● Your objective:
Reproduce the entries below in full, word for word.

Supplied entries Block Start

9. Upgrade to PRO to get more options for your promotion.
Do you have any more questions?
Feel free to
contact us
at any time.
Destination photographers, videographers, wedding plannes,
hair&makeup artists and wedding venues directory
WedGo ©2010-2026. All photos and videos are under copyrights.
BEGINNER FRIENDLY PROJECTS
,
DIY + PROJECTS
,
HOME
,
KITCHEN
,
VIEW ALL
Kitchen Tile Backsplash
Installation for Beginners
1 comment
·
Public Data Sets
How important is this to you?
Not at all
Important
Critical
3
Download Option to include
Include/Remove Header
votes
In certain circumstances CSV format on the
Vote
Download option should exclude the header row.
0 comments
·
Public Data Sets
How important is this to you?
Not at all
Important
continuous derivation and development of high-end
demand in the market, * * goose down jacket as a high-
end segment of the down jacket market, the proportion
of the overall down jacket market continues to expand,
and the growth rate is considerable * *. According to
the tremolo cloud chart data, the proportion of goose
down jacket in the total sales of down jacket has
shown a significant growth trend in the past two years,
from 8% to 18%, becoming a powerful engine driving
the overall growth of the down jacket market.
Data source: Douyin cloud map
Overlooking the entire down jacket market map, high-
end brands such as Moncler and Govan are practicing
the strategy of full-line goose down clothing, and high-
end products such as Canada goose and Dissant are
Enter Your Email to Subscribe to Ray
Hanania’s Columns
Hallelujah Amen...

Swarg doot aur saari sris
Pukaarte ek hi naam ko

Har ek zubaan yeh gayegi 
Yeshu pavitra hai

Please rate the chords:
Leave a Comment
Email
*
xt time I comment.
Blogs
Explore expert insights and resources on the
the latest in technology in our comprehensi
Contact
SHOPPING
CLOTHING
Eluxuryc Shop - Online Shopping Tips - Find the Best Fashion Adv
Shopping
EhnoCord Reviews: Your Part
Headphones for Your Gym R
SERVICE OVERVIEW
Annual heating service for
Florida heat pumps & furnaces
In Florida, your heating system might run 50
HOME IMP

Supplied entries Block End

● Answer area:
9. Upgrade to PRO to get more options for your promotion.
Do you have any more questions?
Feel free to
contact us
at any time.
Destination photographers, videographers, wedding plannes,
hair&makeup artists and wedding venues directory
WedGo ©2010-2026. All photos and videos are under copyrights.
BEGINNER FRIENDLY PROJECTS
,
DIY + PROJECTS
,
HOME
,
KITCHEN
,
VIEW ALL
Kitchen Tile Backsplash
Installation for Beginners
1 comment
·
Public Data Sets
How important is this to you?
Not at all
Important
Critical
3
Download Option to include
Include/Remove Header
votes
In certain circumstances CSV format on the
Vote
Download option should exclude the header row.
0 comments
·
Public Data Sets
How important is this to you?
Not at all
Important
continuous derivation and development of high-end
demand in the market, * * goose down jacket as a high-
end segment of the down jacket market, the proportion
of the overall down jacket market continues to expand,
and the growth rate is considerable * *. According to
the tremolo cloud chart data, the proportion of goose
down jacket in the total sales of down jacket has
shown a significant growth trend in the past two years,
from 8% to 18%, becoming a powerful engine driving
the overall growth of the down jacket market.
Data source: Douyin cloud map
Overlooking the entire down jacket market map, high-
end brands such as Moncler and Govan are practicing
the strategy of full-line goose down clothing, and high-
end products such as Canada goose and Dissant are
Enter Your Email to Subscribe to Ray
Hanania’s Columns
Hallelujah Amen...

Swarg doot aur saari sris
Pukaarte ek hi naam ko

Har ek zubaan yeh gayegi 
Yeshu pavitra hai

Please rate the chords:
Leave a Comment
Email
*
xt time I comment.
Blogs
Explore expert insights and resources on the
the latest in technology in our comprehensi
Contact
SHOPPING
CLOTHING
Eluxuryc Shop - Online Shopping Tips - Find the Best Fashion Adv
Shopping
EhnoCord Reviews: Your Part
Headphones for Your Gym R
SERVICE OVERVIEW
Annual heating service for
Florida heat pumps & furnaces
In Florida, your heating system might run 50
HOME IMP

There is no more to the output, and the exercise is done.